Despite trepidation about a proposed 20-year tax abatement to purchase Country Manor, the Herkimer County Legislature voted 13 to 3, with one abstention, Wednesday evening to move forward with the sale of the adult care facility to Advanced Healthcare Management.
Legislators John Brezinski, D - Frankfort, Gary Hartman, D - Herkimer, and Helen Rose, D - Herkimer, cast the no votes. Legislator Robert Hyde, R - Mohawk, abstained from voting as he has a family member who works for the company that operates facilities in Rome, Norwich and Syracuse.

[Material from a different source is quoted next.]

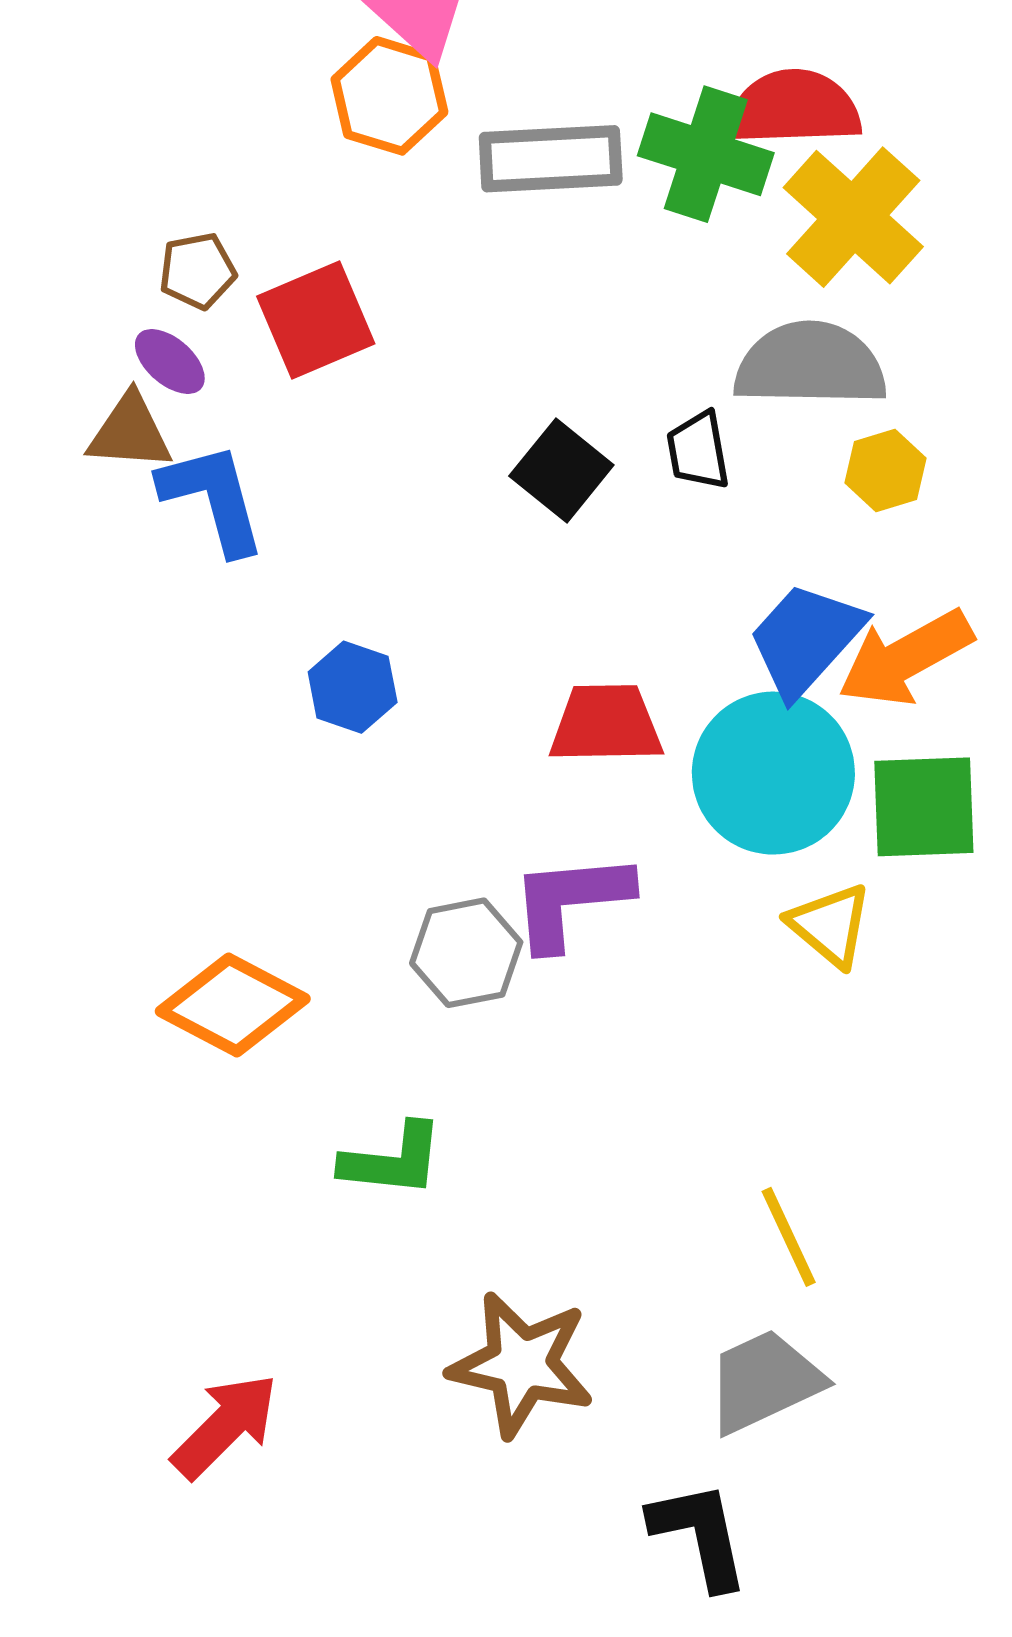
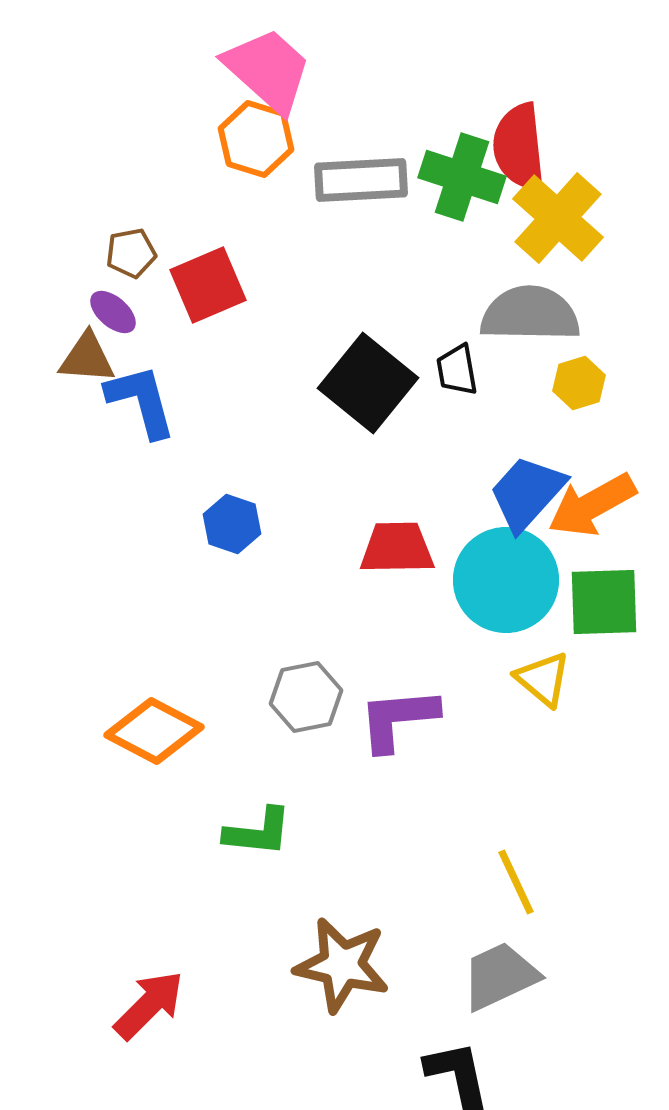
red semicircle: (793, 108) -> (519, 147), turned -94
black square: (561, 471) -> (368, 383), size x1.5
purple L-shape: (571, 901) -> (398, 719), moved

Legislator Kurt Ackerman, R - Little Falls, said the county has tried for years to downsize or sell Country Manor, as in any given year the county, due to increased operational costs and declining state reimbursements, loses between $500,000 and $600,000 on the home.
The agreement will allow Advanced Healthcare Management to purchase the facility for $335,000 over a five-year term, and states the county agrees to pay the company a transition fee of $18,000 per month for one year — a total of $216,000 — after the closing of the transaction.
Legislature Chairman Vincent Bono, R - Schuyler, has said by accepting the proposal the legislature will limit the disruptions to the lives of the residents of Country Manor and their families by allowing them to remain in the facility, and achieve substantial savings for the taxpayers of Herkimer County by avoiding future substantial deficits which would result from continuing to operate the facility.
Hartman said while he understood his colleagues’ motivation to find a more cost-effective way to provide necessary services to county residents, he could not support the agreement.
“I will never understand the urgency to get out of the adult care business at any and all financial and human costs,” he said. “I am dismayed and disgusted with the recent threats that have come from members of this body that ‘you will take this deal or we’ll close this place.’”
Rose said she could not support the agreement because the process that led to it was “secretive.”
“The resolution before us is the product of a secretive process that involved perhaps a handful of legislators in this room,” she said. “It is clear from the committee meetings that voted this resolution out unanimously some of the people in this room were able to discuss details with the purchaser.”
Legislator Dennis Korce, R - Mohawk, said he sat in on a few of the meetings with Advanced Healthcare Management and got an idea of whether they were capable of taking over Country Manor.
“I am confident they can do a very good job here in Herkimer County and with Country Manor,” he said, adding he also believes there is a 50 percent chance the agreement ultimately will not pan out. “There’s a chance, a very good chance, that we could go back to square one.”
Page 2 of 2 - Officials previously agreed to submit an application to the state Department of Health for a certificate of need for 80 assisted-living beds on behalf of Advanced Healthcare Management.
Wednesday evening, Hartman said if the company does not receive the certificate of need they can void the deal. “Valley Health Services already has approval for 36 assisted-living beds. These are currently the only assisted-living beds approved for the county. There also is a needs assessment that was conducted by the state Department of Health that states Herkimer County only needs 36 assisted-living beds, which have already been given to Valley Health Services by the state,” he said.
During an Aug. 30 meeting of the legislature’s Ways and Means, Human Resources and County Properties committees, several legislators were wary of Advanced Healthcare Management asking for a 20-year tax abatement from the county Industrial Development Agency.
“I sit on the IDA’s Board of Directors and I can say I don’t see this happening,” Bono said Wednesday evening. “I will not support their request for a 20-year tax abatement.”
The agreement states the purchase is subject to the company obtaining the abatement.
The agreement also states Advanced Healthcare Management would allow residents living in the facility on State Route 28 in the town of Herkimer to remain there as long as their needs can be met in accordance with state and federal health care regulations, and the company may elect, but is under no obligation, to offer employment to employees who currently work at Country Manor.
Legislator Robert Schrader, R - Herkimer, said he received assurances from county Administrator James Wallace and county Department of Social Services Commissioner Tim Seymour the county would offer training programs to County Manor employees so they could receive their certification.
“If certification is a priority for employment, then the county should offer a program to the employees so they can earn their credentials to have the opportunity to be considered for a job,” he said. “It’s the right thing to do for the employees, and it’s something I will follow up on.”